▶ _Task instructions_
Quote the records below in full, exactly as given, with the images taken out.

▶ _Data for analysis_

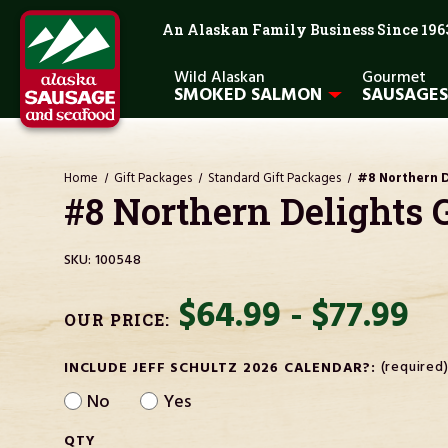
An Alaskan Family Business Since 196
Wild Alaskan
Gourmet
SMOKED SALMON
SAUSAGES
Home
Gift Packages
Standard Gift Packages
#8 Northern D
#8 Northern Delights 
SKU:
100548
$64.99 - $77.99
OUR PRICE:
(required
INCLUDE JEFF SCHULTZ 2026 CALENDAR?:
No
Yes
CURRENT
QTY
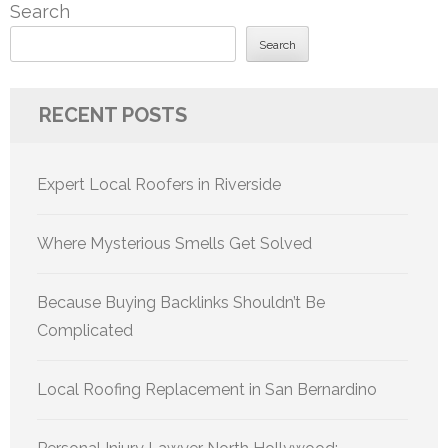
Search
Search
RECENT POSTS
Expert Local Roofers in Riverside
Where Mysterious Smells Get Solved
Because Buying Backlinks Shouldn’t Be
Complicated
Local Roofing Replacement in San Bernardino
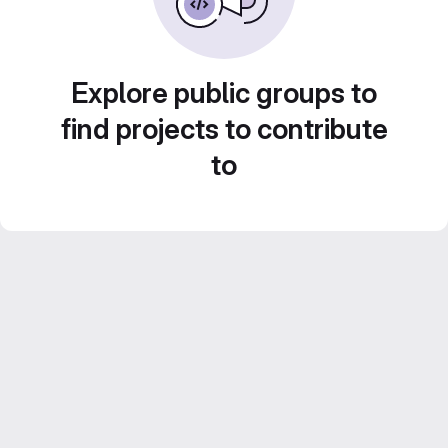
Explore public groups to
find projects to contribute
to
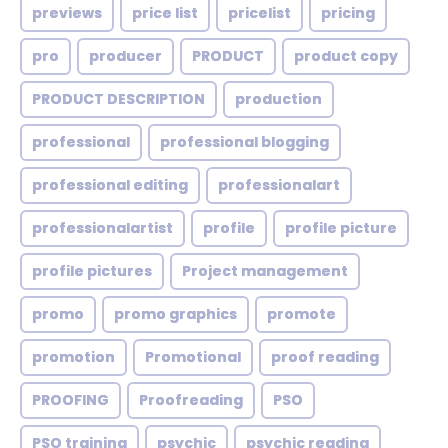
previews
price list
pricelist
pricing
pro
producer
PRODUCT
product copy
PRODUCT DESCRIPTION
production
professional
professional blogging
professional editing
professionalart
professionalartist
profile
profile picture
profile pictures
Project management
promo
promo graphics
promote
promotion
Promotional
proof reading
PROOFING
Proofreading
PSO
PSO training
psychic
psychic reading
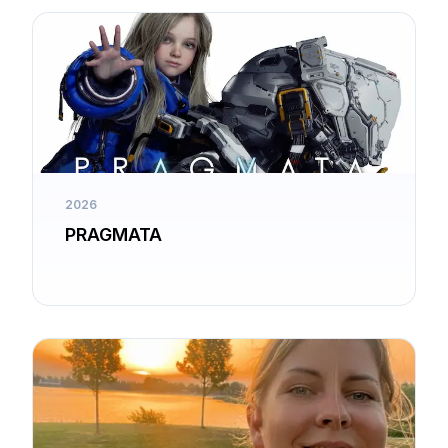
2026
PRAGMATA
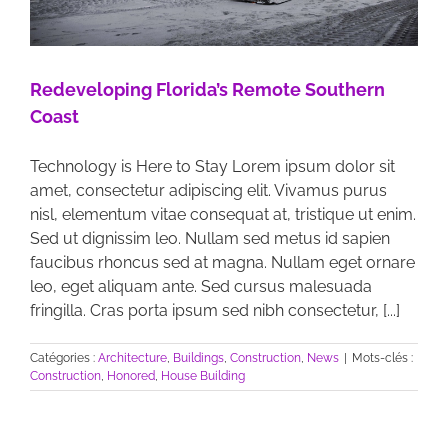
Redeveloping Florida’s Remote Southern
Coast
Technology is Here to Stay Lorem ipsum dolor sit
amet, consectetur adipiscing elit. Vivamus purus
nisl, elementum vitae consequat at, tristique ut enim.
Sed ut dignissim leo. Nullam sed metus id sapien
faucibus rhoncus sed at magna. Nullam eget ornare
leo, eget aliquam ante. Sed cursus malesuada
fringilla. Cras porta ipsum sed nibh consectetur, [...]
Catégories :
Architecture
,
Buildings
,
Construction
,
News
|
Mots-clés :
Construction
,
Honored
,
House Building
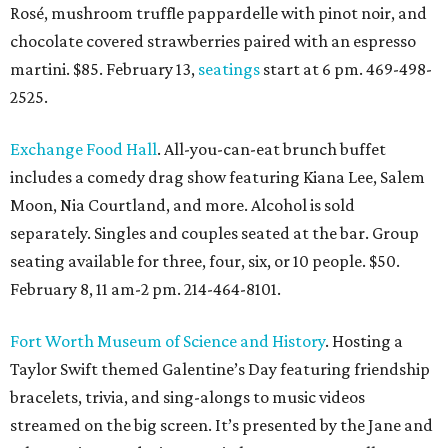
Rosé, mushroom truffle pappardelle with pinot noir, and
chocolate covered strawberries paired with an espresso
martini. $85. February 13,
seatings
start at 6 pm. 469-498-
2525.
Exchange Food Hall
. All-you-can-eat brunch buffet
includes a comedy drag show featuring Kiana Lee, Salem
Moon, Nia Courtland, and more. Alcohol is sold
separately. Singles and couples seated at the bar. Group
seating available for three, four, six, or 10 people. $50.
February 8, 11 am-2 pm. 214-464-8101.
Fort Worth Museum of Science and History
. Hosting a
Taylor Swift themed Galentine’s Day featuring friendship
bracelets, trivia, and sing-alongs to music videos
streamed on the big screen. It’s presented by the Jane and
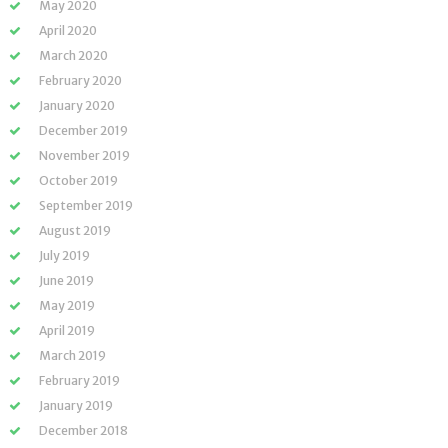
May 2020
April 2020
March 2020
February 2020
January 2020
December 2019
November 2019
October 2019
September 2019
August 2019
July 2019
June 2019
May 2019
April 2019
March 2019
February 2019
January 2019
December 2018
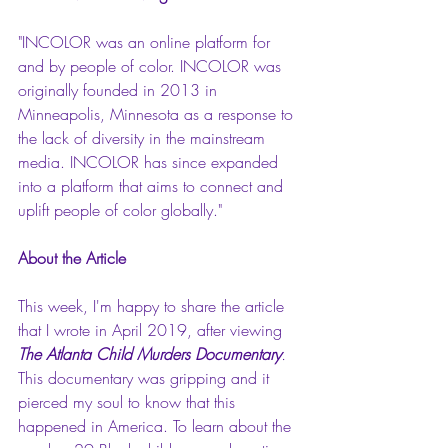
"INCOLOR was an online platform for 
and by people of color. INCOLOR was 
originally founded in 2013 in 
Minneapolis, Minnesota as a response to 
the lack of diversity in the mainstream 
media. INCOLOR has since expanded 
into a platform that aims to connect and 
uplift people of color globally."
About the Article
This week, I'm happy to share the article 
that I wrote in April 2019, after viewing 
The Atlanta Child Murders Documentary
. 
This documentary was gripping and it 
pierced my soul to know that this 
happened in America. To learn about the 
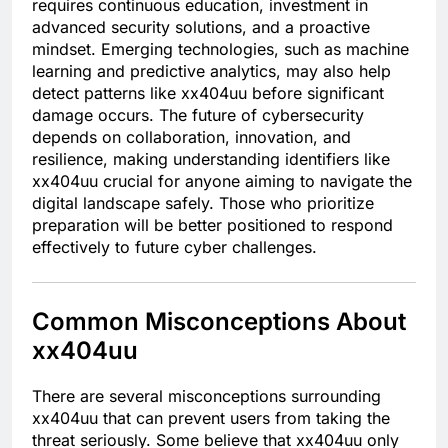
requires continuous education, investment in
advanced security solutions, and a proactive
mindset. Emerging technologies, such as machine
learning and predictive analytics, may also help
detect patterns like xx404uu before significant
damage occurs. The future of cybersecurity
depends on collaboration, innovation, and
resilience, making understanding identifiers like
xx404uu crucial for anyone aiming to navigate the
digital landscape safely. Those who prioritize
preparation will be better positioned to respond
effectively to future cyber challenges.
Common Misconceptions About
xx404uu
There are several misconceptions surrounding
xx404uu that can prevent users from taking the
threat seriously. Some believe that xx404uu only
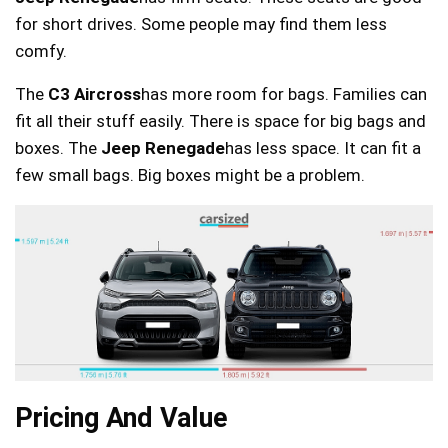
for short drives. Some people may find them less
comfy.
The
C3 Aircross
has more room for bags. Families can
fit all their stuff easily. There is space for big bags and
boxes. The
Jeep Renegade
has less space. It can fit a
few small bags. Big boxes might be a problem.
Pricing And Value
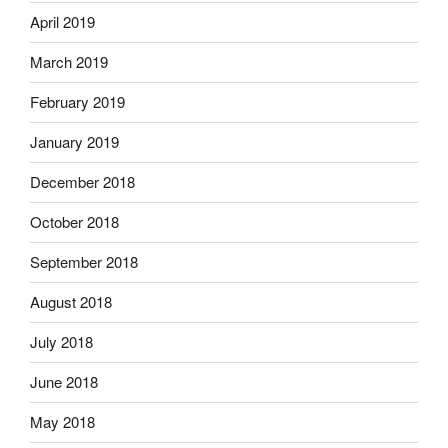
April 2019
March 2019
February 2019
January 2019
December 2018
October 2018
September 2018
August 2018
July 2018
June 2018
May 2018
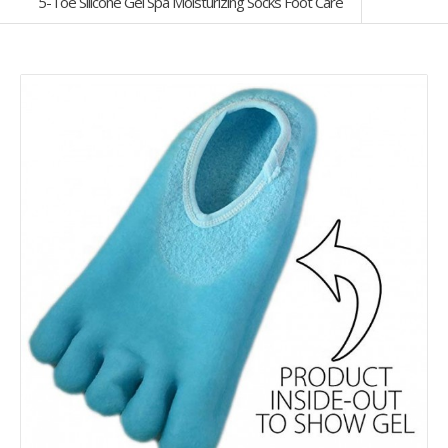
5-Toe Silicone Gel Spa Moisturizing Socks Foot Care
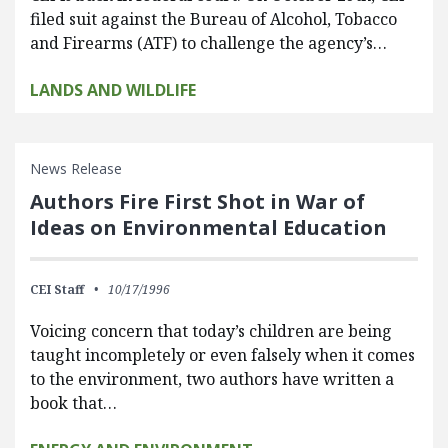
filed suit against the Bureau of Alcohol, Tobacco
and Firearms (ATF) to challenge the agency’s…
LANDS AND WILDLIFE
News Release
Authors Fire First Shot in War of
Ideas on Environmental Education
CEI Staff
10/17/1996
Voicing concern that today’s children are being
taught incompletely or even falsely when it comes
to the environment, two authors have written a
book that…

▶ _Solution for this exercise_
An Alaskan Family Business Since 196
Wild Alaskan
Gourmet
SMOKED SALMON
SAUSAGES
Home
Gift Packages
Standard Gift Packages
#8 Northern D
#8 Northern Delights 
SKU:
100548
$64.99 - $77.99
OUR PRICE:
(required
INCLUDE JEFF SCHULTZ 2026 CALENDAR?:
No
Yes
CURRENT
QTY
Search
Search
RECENT POSTS
Expert Local Roofers in Riverside
Where Mysterious Smells Get Solved
Because Buying Backlinks Shouldn’t Be
Complicated
Local Roofing Replacement in San Bernardino
Explore public groups to
find projects to contribute
to
previews
price list
pricelist
pricing
pro
producer
PRODUCT
product copy
PRODUCT DESCRIPTION
production
professional
professional blogging
professional editing
professionalart
professionalartist
profile
profile picture
profile pictures
Project management
promo
promo graphics
promote
promotion
Promotional
proof reading
PROOFING
Proofreading
PSO
PSO training
psychic
psychic reading
2026
PRAGMATA
Redeveloping Florida’s Remote Southern
Coast
Technology is Here to Stay Lorem ipsum dolor sit
amet, consectetur adipiscing elit. Vivamus purus
nisl, elementum vitae consequat at, tristique ut enim.
Sed ut dignissim leo. Nullam sed metus id sapien
faucibus rhoncus sed at magna. Nullam eget ornare
leo, eget aliquam ante. Sed cursus malesuada
fringilla. Cras porta ipsum sed nibh consectetur, [...]
Catégories :
Architecture
,
Buildings
,
Construction
,
News
|
Mots-clés :
Construction
,
Honored
,
House Building
Rosé, mushroom truffle pappardelle with pinot noir, and
chocolate covered strawberries paired with an espresso
martini. $85. February 13,
seatings
start at 6 pm. 469-498-
2525.
Exchange Food Hall
. All-you-can-eat brunch buffet
includes a comedy drag show featuring Kiana Lee, Salem
Moon, Nia Courtland, and more. Alcohol is sold
separately. Singles and couples seated at the bar. Group
seating available for three, four, six, or 10 people. $50.
February 8, 11 am-2 pm. 214-464-8101.
Fort Worth Museum of Science and History
. Hosting a
Taylor Swift themed Galentine’s Day featuring friendship
bracelets, trivia, and sing-alongs to music videos
streamed on the big screen. It’s presented by the Jane and
May 2020
April 2020
March 2020
February 2020
January 2020
December 2019
November 2019
October 2019
September 2019
August 2019
July 2019
June 2019
May 2019
April 2019
March 2019
February 2019
January 2019
December 2018
"INCOLOR was an online platform for 
and by people of color. INCOLOR was 
originally founded in 2013 in 
Minneapolis, Minnesota as a response to 
the lack of diversity in the mainstream 
media. INCOLOR has since expanded 
into a platform that aims to connect and 
uplift people of color globally."
About the Article
This week, I'm happy to share the article 
that I wrote in April 2019, after viewing 
The Atlanta Child Murders Documentary
. 
This documentary was gripping and it 
pierced my soul to know that this 
happened in America. To learn about the 
requires continuous education, investment in
advanced security solutions, and a proactive
mindset. Emerging technologies, such as machine
learning and predictive analytics, may also help
detect patterns like xx404uu before significant
damage occurs. The future of cybersecurity
depends on collaboration, innovation, and
resilience, making understanding identifiers like
xx404uu crucial for anyone aiming to navigate the
digital landscape safely. Those who prioritize
preparation will be better positioned to respond
effectively to future cyber challenges.
Common Misconceptions About
xx404uu
There are several misconceptions surrounding
xx404uu that can prevent users from taking the
threat seriously. Some believe that xx404uu only
for short drives. Some people may find them less
comfy.
The
C3 Aircross
has more room for bags. Families can
fit all their stuff easily. There is space for big bags and
boxes. The
Jeep Renegade
has less space. It can fit a
few small bags. Big boxes might be a problem.
Pricing And Value
April 2019
March 2019
February 2019
January 2019
December 2018
October 2018
September 2018
August 2018
July 2018
June 2018
May 2018
5-Toe Silicone Gel Spa Moisturizing Socks Foot Care
filed suit against the Bureau of Alcohol, Tobacco
and Firearms (ATF) to challenge the agency’s…
LANDS AND WILDLIFE
News Release
Authors Fire First Shot in War of
Ideas on Environmental Education
CEI Staff
10/17/1996
Voicing concern that today’s children are being
taught incompletely or even falsely when it comes
to the environment, two authors have written a
book that…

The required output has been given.